(Collected data)
------------------------------------------------------------

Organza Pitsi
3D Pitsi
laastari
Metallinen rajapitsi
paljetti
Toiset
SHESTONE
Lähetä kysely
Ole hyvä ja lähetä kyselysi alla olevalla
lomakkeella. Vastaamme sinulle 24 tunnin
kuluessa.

------------------------------------------------------------

WHAT IS NEEDED
From the line with "lomakkeella. Vastaamme sinulle 24 tunnin" to the final line of the data above, please reproduce every line exactly and add nothing.

YOUR RESPONSE
lomakkeella. Vastaamme sinulle 24 tunnin
kuluessa.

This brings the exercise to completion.